Doerenkamp-Zbinden Chair for In Vitro Toxicology and Biomedicine, University of Konstanz, Konstanz D-78457, Germany.
Cell Death Differ. 2011 Mar;18(3):383-95. doi: 10.1038/cdd.2010.109. Epub 2010 Sep 24.
As neuronal differentiation of embryonic stem cells (ESCs) recapitulates embryonic neurogenesis, disturbances of this process may model developmental neurotoxicity (DNT). To identify the relevant steps of in vitro neurodevelopment, we implemented a differentiation protocol yielding neurons with desired electrophysiological properties. Results from focussed transcriptional profiling suggested that detection of non-cytotoxic developmental disturbances triggered by toxicants such as retinoic acid (RA) or cyclopamine was possible. Therefore, a broad transcriptional profile of the 20-day differentiation process was obtained. Cluster analysis of expression kinetics, and bioinformatic identification of overrepresented gene ontologies revealed waves of regulation relevant for DNT testing. We further explored the concept of superimposed waves as descriptor of ordered, but overlapping biological processes. The initial wave of transcripts indicated reorganization of chromatin and epigenetic changes. Then, a transient upregulation of genes involved in the formation and patterning of neuronal precursors followed. Simultaneously, a long wave of ongoing neuronal differentiation started. This was again superseded towards the end of the process by shorter waves of neuronal maturation that yielded information on specification, extracellular matrix formation, disease-associated genes and the generation of glia. Short exposure to lead during the final differentiation phase, disturbed neuronal maturation. Thus, the wave kinetics and the patterns of neuronal specification define the time windows and end points for examination of DNT.

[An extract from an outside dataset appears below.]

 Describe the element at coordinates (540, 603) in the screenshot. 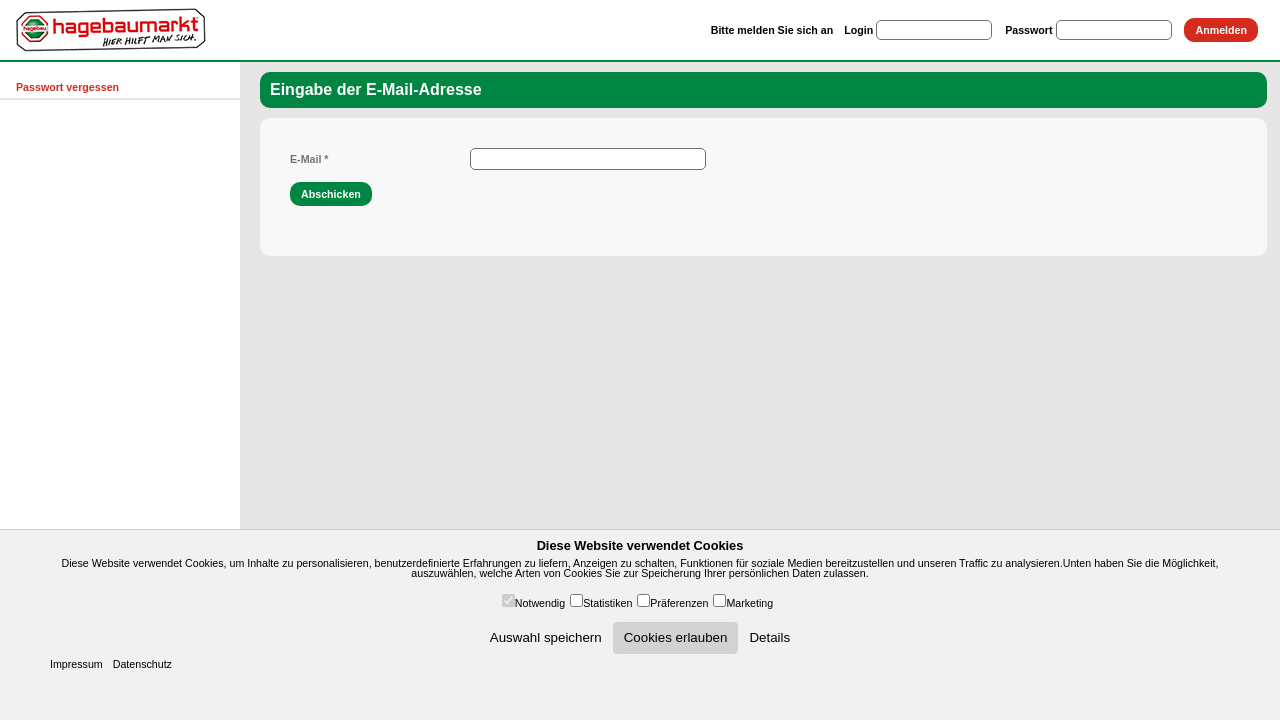

I see `Notwendig` at that location.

由于胚胎干细胞(ESCs)的神经元分化再现了胚胎神经发生,因此该过程的紊乱可能会模拟发育性神经毒性(DNT)。为了确定体外神经发育的相关步骤,我们实施了一种产生具有所需电生理特性的神经元的分化方案。聚焦转录谱分析的结果表明,检测到有毒物质(如视黄酸(RA)或环巴胺)引发的非细胞毒性发育性干扰是可能的。因此,获得了 20 天分化过程的广泛转录谱。表达动力学的聚类分析和生物信息学鉴定过表达基因的本体论揭示了与 DNT 测试相关的调控波。我们进一步探讨了叠加波的概念,将其作为有序但重叠的生物过程的描述符。最初的转录本波表明染色质的重组和表观遗传变化。然后,参与神经元前体形成和模式形成的基因短暂上调。同时,持续的神经元分化长波开始。在这个过程结束时,神经元成熟的短波再次取代了它,这些短波提供了关于神经元特化、细胞外基质形成、与疾病相关的基因以及神经胶质生成的信息。在最后分化阶段短暂接触铅会干扰神经元成熟。因此,波动力学和神经元特化模式定义了检查 DNT 的时间窗口和终点。